**Problem to solve:**
Extract all lines in the data that contain the word "List".

**Extracted data:**
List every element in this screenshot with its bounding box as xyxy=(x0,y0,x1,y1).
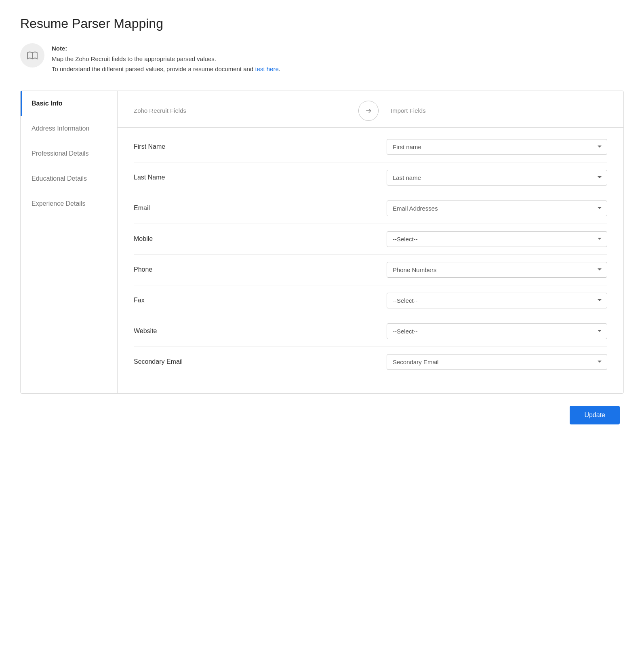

--

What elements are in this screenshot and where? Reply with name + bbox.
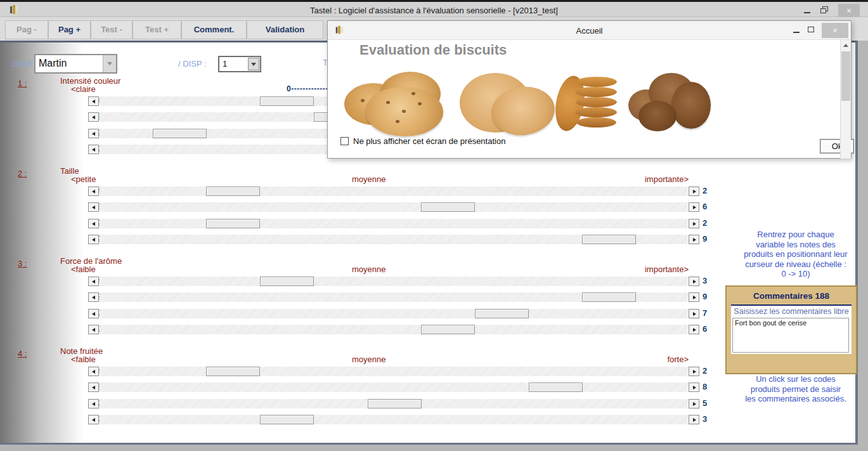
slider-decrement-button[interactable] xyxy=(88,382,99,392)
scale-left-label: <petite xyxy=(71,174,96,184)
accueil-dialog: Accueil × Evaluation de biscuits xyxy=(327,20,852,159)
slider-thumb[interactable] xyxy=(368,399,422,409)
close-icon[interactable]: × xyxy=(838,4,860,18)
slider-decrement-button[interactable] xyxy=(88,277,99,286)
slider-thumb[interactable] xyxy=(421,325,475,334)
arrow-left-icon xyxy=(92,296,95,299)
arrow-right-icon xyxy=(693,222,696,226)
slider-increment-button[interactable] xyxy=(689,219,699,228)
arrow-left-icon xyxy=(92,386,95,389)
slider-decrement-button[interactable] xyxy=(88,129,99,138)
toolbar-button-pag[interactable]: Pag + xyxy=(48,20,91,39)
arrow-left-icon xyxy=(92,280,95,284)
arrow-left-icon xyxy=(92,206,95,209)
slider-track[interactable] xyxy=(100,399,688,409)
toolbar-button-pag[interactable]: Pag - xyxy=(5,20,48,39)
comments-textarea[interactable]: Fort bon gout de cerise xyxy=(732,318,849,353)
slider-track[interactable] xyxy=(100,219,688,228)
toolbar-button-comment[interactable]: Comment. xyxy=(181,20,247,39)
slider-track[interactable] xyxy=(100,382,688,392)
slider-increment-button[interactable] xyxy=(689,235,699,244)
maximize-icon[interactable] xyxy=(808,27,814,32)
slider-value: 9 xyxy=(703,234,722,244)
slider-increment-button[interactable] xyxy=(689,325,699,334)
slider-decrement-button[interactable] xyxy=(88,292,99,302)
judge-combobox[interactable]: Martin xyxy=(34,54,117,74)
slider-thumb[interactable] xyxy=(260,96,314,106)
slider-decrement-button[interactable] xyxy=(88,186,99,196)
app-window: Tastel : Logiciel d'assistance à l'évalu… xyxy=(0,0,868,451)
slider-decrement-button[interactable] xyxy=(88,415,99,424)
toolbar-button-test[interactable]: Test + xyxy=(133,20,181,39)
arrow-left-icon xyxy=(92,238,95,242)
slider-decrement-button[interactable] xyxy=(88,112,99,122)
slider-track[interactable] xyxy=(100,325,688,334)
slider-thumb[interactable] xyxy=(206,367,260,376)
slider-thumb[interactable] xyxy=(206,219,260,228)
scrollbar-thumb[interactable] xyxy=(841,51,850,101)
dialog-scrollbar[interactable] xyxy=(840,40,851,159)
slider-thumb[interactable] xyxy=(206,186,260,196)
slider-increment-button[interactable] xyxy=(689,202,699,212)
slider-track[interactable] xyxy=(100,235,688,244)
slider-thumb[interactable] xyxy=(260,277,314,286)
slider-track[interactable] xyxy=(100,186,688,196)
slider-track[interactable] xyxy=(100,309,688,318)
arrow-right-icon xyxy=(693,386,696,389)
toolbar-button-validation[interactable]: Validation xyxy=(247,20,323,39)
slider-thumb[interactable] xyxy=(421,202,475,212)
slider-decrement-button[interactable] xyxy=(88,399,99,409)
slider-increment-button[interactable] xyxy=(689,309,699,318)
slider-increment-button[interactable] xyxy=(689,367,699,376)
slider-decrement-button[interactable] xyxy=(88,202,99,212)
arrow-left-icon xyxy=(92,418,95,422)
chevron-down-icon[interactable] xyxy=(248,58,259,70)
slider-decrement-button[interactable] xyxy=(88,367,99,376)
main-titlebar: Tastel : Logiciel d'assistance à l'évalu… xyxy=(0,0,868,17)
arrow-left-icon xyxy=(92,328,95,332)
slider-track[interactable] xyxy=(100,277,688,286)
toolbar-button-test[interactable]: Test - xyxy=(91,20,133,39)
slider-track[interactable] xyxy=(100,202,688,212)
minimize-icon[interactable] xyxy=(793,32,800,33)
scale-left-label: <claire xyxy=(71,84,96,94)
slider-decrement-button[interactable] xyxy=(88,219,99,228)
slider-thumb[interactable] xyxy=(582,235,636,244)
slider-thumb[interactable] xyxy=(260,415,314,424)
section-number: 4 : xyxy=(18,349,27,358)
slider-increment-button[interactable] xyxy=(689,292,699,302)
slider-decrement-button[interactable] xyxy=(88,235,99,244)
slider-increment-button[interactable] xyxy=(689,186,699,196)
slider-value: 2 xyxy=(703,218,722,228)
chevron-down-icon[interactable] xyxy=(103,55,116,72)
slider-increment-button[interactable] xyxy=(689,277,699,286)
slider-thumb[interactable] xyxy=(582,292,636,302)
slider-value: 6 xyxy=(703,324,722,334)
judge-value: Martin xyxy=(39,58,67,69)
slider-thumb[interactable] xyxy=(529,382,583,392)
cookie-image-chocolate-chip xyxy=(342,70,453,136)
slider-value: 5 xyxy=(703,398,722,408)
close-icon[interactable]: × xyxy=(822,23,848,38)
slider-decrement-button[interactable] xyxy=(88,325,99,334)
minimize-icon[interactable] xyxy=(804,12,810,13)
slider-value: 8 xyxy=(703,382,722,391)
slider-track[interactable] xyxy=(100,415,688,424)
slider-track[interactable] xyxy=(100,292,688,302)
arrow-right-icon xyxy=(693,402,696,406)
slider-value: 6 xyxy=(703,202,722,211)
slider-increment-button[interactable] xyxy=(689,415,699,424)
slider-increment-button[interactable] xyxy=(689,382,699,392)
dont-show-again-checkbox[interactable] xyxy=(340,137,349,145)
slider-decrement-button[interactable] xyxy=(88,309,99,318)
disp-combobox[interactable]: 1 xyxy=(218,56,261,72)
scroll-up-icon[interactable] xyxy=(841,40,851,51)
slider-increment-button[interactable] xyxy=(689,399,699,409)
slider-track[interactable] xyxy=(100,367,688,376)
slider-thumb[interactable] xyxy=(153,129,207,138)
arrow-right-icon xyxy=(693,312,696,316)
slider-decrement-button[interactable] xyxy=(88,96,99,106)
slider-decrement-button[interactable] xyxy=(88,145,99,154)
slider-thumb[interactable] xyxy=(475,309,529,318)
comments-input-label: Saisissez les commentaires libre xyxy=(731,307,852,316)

...

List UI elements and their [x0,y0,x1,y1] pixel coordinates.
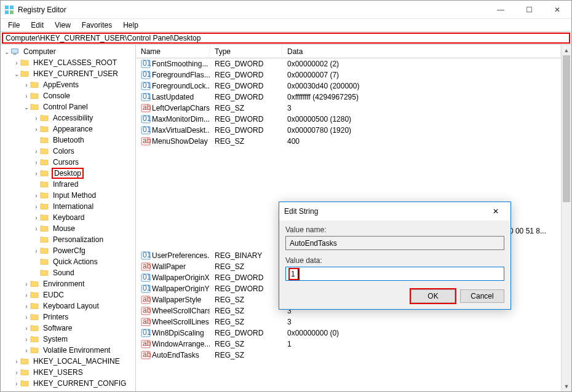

**Result of the task:**
List every element in this screenshot with its bounding box as xyxy=(x0,y0,x1,y1).
List UI elements and their [x0,y0,x1,y1] pixel coordinates.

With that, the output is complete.